Marginal Utility & Total Utility Explained (with Example)

The concept of marginal utility in economics is one which explains how consumers gain additional satisfaction from the last unit of a good or service that they consume, and how they seek to purchase the basket of goods that will offer them the most satisfaction possible given their limited incomes.

Total utility maximization occurs at the point where the additional marginal utility gained from a dollar spent on one good is equal to the marginal utility gained from a dollar spent on any and all other goods. On this page I will explain this important concept in detail, because it forms an important foundation of microeconomic theory upon which many other models are built.

For anyone who wishes to read up on some of the important related concepts in economics that underpin the work on marginal utility, have a look at:

To start, let's consider one of the first things that we ought to know about consumption i.e., the law of diminishing marginal utility.

Law of Diminishing Marginal Utility Example

The law of diminishing marginal utility states that the extra satisfaction gained from an extra unit of consumption (of a normal good) is less than the satisfaction gained from the previous unit. This concept is most easily demonstrated with a graph.

Diminishing Marginal Utility Graph

In the diminishing marginal utility graph above, we can see that the slope of the total utility line (TU) gets less and less steep as we move along it from left to right. This illustrates that as the quantity of a normal good increases, it yields a smaller and smaller amount of extra utility.

With a quantity consumed of 5 units, it comes with a total utility level of 13. When the quantity consumed doubles to 10, the utility level increases but only to 20 i.e., significantly less than double. As the consumption level increases, the total utility curve gets flatter, and the extra utility only increases by a smaller and smaller amount until it reaches its limit.

Positive Marginal Utility & Negative Marginal Utility

As the graph above illustrates, there is a level beyond which no further utility is gained from further consumption, and we can call this the total utility maximization point. In the graph this occurs at a consumption of 22 units, and the total utility level at this point is 26.

We should note that consumption here does not necessarily mean that we directly consume the good ourselves e.g. if the good in question is chocolate bars, we don't need to eat them all, we can give some to our family or friends and gain some utility via their appreciation of our gift. However, within the definition of consumption we exclude the option of selling the chocolate to other people - that would violate our model as the consumption would then be someone else's.

For this reason, at some point, further consumption becomes a burden to us and total utility will begin to decline.
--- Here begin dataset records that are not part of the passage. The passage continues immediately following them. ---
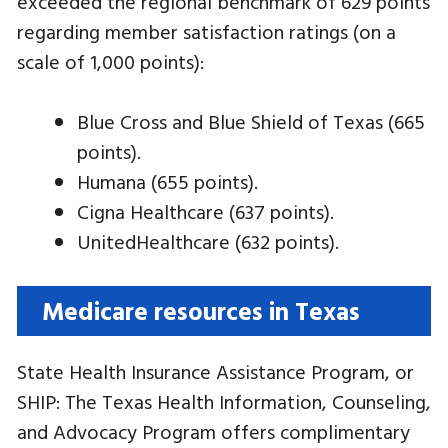
exceeded the regional benchmark of 629 points
regarding member satisfaction ratings (on a
scale of 1,000 points):
Blue Cross and Blue Shield of Texas (665
points).
Humana (655 points).
Cigna Healthcare (637 points).
UnitedHealthcare (632 points).
Medicare resources in Texas
State Health Insurance Assistance Program, or
SHIP: The Texas Health Information, Counseling,
and Advocacy Program offers complimentary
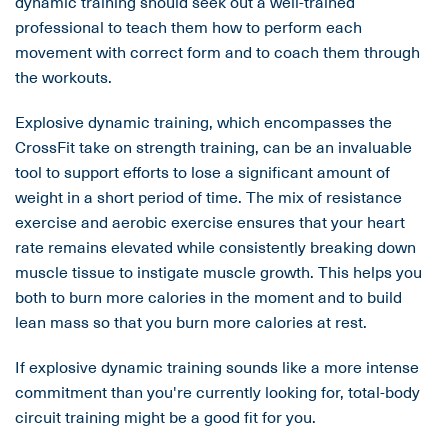
dynamic training should seek out a well-trained
professional to teach them how to perform each
movement with correct form and to coach them through
the workouts.
Explosive dynamic training, which encompasses the
CrossFit take on strength training, can be an invaluable
tool to support efforts to lose a significant amount of
weight in a short period of time. The mix of resistance
exercise and aerobic exercise ensures that your heart
rate remains elevated while consistently breaking down
muscle tissue to instigate muscle growth. This helps you
both to burn more calories in the moment and to build
lean mass so that you burn more calories at rest.
If explosive dynamic training sounds like a more intense
commitment than you're currently looking for, total-body
circuit training might be a good fit for you.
Beyond a quantity of 22 units of consumption we start to experience negative marginal utility, because an  additional unit of consumption will cause total utility to fall. For all units up to and including this point, total utility increased and therefore we gained positive marginal utility.
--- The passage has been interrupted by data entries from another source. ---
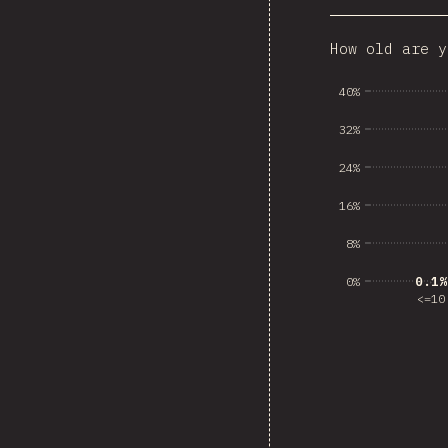
How old are y
Dominican
40%
32%
24%
16%
8%
0.1%
0.1%
0%
<=10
I should note an important point here i.e., in economics we always assume that our models are operating in the positive marginal utility section of the graph above. In other words, we always assume that more is better. I've set out this, and other key assumptions, on my page about Consumer Behavior, and it is always important to keep them in mind.

How to Calculate Marginal Utility

From a visual perspective, with the use of graphs, I have already illustrated the utility maximization level of consumption in the two-good model on my page about the Budget Line, but without repeating myself let's have another quick look at the indifference curve below.

Marginal Utility Example

The indifference curve shows all combinations of goods for which the consumer is equally satisfied, i.e., where utility is constant. On this curve, starting at point (a), a consumer can gain more utility by increasing his/her consumption of cheese from 5 units to 10 units by moving to point (b), but this simultaneously incurs an equal loss of utility from reduced consumption of biscuits from 19 units to 11 units. A further increase of cheese consumption from 10 to 15 units, requires another reduction of biscuits, albeit a smaller reduction, from 11 units to 7 units.

The smaller reduction fits with my earlier explanation of diminishing marginal utility i.e., the utility gained from increased cheese consumption in this example gets smaller but the utility lost from decreased consumption of biscuits increases as the two goods become more abundant or more scarce respectively.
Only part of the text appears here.